─── Stored data

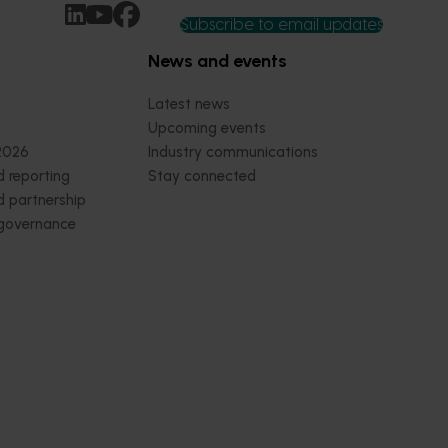
Subscribe to email updates
News and events
Latest news
Upcoming events
2026
Industry communications
 reporting
Stay connected
 partnership
 governance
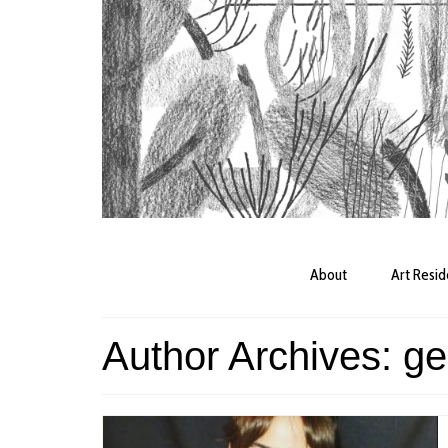
About
Art Resi
Author Archives: ge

──────

▶ **What you will do**:
Without the pictures, write out every line above exactly as it appears.

▶ **Answer area**:
Subscribe to email updates
News and events
Latest news
Upcoming events
2026
Industry communications
 reporting
Stay connected
 partnership
 governance
About
Art Resi
Author Archives: ge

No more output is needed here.